::: Source data :::

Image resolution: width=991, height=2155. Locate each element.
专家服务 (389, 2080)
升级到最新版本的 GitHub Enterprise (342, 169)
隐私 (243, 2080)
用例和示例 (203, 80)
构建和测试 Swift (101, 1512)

:::

Reproduce the data above exactly, leaving nothing out.

Answer area:
Image resolution: width=991, height=2155. Locate each element.
专家服务 (389, 2080)
升级到最新版本的 GitHub Enterprise (342, 169)
隐私 (243, 2080)
用例和示例 (203, 80)
构建和测试 Swift (101, 1512)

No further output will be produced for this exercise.